В Чугуеве, среди многочисленных живописцев, живших церковными и портретными заказами, был некто Яков Логвинов, о котором неоднократно упоминает Репин. Он писал не только иконы и портреты, но и композиции на различные темы, в числе которых была и картина «Бандурист», изображавшая слепого бандуриста, отдыхающего в степи на холме с мальчиком-поводырем. Бандурист перебирает струны бандуры, а мальчик ему подпевает. Так передают содержание картины современники Логвинова, видевшие ее[495].

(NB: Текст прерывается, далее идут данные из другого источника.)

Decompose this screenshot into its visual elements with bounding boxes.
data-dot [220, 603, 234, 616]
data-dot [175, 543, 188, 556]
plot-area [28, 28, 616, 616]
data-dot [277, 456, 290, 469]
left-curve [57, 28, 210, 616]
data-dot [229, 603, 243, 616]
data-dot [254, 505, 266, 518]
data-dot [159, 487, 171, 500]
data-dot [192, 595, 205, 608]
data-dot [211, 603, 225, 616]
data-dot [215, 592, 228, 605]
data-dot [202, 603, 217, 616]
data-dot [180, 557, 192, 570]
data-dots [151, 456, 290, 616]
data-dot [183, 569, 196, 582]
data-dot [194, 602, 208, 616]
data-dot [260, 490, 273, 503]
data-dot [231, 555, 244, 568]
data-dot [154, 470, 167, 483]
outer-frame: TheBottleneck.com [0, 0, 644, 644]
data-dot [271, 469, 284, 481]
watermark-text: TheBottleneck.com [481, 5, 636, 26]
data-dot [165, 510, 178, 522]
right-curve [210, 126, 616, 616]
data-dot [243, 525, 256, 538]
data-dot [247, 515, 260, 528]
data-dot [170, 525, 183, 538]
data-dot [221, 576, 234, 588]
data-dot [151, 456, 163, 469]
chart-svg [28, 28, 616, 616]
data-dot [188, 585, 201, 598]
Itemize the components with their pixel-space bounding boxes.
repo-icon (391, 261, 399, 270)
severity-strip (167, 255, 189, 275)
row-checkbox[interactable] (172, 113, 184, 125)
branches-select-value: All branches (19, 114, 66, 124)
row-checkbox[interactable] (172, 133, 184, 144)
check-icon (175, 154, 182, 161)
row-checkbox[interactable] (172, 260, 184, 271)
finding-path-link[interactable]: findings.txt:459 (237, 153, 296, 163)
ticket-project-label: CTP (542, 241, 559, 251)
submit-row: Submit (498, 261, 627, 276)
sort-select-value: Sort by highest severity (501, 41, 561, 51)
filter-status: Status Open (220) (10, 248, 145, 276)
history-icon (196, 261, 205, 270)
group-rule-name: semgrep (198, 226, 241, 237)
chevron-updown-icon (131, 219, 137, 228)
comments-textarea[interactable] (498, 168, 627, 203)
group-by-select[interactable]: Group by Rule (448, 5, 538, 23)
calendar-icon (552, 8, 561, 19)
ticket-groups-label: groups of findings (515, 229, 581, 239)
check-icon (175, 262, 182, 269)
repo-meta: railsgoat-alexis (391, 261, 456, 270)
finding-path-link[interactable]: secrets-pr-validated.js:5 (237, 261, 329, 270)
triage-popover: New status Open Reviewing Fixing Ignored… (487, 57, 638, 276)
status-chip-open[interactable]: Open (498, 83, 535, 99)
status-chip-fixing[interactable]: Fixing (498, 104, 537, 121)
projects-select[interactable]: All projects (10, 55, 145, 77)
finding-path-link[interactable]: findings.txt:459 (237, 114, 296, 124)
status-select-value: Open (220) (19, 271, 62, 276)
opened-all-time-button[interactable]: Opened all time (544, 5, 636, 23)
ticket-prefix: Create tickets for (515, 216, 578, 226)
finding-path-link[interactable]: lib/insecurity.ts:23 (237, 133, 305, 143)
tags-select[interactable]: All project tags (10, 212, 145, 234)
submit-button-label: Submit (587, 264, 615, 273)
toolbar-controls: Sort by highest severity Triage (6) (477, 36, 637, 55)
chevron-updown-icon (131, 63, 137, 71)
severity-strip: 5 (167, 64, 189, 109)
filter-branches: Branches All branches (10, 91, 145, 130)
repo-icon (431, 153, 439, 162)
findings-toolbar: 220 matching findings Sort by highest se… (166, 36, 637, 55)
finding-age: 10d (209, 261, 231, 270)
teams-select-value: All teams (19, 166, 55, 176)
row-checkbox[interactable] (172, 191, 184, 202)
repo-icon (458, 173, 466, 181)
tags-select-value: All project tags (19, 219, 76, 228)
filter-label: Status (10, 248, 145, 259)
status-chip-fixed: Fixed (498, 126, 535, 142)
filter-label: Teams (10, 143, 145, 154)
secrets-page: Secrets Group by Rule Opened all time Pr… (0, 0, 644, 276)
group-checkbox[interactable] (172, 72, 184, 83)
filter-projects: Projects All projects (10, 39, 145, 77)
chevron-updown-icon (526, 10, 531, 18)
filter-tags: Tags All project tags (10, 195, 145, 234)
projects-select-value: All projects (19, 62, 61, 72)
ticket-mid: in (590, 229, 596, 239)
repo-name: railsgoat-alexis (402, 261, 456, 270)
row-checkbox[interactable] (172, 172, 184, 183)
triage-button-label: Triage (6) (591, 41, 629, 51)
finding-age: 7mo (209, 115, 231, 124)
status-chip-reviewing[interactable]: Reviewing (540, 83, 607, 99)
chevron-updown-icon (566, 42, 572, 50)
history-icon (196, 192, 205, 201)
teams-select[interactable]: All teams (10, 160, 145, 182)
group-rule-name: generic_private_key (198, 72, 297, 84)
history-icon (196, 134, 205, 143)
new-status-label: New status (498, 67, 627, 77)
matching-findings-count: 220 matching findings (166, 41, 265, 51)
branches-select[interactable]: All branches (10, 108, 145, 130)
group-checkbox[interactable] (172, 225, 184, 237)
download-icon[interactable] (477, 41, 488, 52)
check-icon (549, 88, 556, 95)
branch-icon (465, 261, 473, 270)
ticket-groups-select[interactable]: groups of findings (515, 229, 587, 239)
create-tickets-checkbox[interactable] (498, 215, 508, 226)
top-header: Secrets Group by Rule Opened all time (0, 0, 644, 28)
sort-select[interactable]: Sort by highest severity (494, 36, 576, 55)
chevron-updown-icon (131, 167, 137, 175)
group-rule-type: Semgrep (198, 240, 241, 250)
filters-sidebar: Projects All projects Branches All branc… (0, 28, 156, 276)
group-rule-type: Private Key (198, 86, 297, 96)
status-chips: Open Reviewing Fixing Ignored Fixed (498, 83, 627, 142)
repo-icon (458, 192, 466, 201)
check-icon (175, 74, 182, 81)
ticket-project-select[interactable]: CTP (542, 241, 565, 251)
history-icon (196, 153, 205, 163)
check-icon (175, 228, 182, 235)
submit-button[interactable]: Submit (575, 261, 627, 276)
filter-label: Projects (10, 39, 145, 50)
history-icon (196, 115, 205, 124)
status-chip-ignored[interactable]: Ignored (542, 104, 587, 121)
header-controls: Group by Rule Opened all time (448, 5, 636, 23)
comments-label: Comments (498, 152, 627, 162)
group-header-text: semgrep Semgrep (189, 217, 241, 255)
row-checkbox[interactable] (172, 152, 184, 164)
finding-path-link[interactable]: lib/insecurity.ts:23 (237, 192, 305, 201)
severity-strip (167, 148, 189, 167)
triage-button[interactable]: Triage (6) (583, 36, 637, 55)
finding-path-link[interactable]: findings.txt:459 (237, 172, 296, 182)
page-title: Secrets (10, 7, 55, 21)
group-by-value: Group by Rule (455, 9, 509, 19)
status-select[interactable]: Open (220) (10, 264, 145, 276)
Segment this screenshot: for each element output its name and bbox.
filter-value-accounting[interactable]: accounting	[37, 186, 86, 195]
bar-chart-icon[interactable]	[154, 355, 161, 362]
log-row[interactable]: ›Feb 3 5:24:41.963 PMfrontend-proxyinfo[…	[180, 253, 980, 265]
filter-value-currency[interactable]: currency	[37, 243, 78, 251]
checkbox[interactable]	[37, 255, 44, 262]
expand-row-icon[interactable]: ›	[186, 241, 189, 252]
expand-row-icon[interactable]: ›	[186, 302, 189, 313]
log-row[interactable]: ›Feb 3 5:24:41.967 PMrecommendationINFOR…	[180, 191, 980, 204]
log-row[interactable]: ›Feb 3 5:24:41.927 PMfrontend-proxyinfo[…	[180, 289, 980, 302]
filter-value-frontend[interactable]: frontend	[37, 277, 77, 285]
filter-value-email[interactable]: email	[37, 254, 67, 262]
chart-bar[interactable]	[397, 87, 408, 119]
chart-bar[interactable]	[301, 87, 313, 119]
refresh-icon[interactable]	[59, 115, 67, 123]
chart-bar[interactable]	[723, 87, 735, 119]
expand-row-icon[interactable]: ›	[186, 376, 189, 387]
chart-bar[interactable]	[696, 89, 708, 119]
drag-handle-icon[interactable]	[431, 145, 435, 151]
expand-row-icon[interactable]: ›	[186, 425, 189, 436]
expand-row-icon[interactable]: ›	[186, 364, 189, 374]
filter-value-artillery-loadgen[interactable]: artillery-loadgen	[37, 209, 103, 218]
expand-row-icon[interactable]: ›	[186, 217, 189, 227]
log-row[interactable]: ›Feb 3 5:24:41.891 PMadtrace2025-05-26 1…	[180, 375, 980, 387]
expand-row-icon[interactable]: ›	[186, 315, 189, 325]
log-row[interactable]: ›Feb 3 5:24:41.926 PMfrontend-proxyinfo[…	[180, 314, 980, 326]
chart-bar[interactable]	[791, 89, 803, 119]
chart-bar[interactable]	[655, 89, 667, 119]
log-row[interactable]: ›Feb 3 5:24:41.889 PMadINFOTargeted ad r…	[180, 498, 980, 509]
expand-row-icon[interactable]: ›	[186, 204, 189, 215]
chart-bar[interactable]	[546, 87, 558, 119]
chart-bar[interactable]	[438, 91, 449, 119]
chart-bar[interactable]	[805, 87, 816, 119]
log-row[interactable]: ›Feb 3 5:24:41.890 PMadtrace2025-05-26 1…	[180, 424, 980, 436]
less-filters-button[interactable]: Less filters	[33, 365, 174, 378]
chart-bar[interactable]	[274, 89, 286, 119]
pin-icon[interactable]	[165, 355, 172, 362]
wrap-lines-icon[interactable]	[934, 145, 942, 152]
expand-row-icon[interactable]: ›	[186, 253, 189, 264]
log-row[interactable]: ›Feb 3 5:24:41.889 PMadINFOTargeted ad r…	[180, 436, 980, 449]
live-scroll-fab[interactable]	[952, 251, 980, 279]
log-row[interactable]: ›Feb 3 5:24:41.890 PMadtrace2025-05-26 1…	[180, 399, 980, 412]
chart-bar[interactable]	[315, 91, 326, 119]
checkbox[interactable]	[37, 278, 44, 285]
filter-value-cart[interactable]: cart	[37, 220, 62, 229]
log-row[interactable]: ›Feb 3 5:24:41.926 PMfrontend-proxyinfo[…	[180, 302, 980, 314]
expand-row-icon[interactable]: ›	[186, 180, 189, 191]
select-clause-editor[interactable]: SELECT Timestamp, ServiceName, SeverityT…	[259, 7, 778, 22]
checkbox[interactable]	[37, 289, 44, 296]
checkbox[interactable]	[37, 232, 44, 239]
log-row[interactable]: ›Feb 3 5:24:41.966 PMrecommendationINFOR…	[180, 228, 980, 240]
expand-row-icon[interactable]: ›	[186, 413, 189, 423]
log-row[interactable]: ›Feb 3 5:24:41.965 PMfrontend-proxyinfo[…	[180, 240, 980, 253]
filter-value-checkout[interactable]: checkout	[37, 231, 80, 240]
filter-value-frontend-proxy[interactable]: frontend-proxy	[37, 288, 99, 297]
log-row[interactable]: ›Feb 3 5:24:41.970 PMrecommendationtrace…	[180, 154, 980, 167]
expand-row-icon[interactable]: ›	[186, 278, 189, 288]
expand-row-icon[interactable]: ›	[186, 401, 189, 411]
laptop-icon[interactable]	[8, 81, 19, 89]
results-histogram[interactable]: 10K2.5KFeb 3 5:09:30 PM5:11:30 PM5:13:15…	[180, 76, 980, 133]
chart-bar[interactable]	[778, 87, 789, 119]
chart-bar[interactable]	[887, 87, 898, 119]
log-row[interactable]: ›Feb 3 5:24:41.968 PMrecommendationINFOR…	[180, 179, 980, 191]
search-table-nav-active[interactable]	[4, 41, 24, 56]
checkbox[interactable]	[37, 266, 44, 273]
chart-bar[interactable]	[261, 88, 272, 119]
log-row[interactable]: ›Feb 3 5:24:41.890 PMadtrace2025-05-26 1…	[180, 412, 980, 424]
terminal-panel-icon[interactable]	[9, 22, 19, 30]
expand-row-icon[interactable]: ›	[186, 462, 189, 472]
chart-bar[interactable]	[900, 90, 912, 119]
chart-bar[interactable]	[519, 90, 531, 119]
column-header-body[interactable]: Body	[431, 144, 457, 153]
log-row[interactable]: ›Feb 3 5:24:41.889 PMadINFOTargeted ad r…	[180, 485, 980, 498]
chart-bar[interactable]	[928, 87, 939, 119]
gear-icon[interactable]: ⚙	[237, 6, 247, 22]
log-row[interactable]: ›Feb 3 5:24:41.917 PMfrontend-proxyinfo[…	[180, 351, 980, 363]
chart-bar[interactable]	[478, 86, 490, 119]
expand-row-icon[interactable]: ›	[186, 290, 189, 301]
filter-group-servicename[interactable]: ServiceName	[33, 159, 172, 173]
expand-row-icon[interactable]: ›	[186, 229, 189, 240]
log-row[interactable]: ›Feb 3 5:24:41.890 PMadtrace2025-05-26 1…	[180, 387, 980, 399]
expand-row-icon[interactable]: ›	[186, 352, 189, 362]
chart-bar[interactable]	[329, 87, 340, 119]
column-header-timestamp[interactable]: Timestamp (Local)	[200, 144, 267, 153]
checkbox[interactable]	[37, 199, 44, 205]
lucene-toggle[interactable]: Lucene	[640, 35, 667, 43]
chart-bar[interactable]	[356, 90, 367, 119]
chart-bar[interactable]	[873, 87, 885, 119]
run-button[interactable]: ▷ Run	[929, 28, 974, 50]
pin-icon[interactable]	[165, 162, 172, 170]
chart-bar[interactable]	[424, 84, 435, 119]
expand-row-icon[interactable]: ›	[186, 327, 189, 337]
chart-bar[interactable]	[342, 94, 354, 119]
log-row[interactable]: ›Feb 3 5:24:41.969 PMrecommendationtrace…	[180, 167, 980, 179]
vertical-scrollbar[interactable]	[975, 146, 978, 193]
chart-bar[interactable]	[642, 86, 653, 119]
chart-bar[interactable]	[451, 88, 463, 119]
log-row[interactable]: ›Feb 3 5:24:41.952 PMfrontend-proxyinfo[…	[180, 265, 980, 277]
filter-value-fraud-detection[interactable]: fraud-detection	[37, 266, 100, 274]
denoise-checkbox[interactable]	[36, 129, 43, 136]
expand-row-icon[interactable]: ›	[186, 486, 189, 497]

На репинском рисунке мальчик-поводырь не подпевает, а дремлет у ног бандуриста. Кроме того, в композиции есть еще третья фигура — мальчика, сидящего на траве и слушающего игру на бандуре. Но нельзя требовать точности в передаче сюжета логвиновской картины, виденной 50–60 лет тому назад. Быть может, эти фигуры были и на картине. Репин мог изменить виденную композицию и наконец мог сочинить свою собственную, сюжет которой был ею навеян.

Но вот перед нами репинское произведение, сделанное в первые же дни по прибытии в Петербург: портрет архитектора А. Д. Петрова, в квартире которого Репин снял комнату. Это небольшая акварель овального формата, виденная мною неоднократно у Репина в Петербурге и в Пенатах.

Посмотрите, как нарисована и вылеплена голова, как поставлены глаза, построен нос, определен рот, выражены редеющие волосы, — чего еще требовать от поступающего в Академию? А этот портрет написан еще до приема в Академию и даже до хождения в рисовальную школу.

Взгляните внимательно на следующую по времени вещь, сделанную Репиным в первые месяцы по приезде в Петербург, на знаменитый отныне «Лопух», его рисунок в рисовальной школе, за который он получил первый номер[496]. Какая точность рисунка, четкость штриха, ясность формы, чувство тона, ощущение материала! Это рисунок зрелого мастера, кое в чем вызывающий в памяти рисунки взрослого Врубеля. А рисунок Воронежского музея, изображающий молодого человека с залихватским пробором, смотрящего на зрителя исподлобья[497]. Как смело и по-новому он взят Репиным, а ведь прошел только год со времени его появления в Петербурге.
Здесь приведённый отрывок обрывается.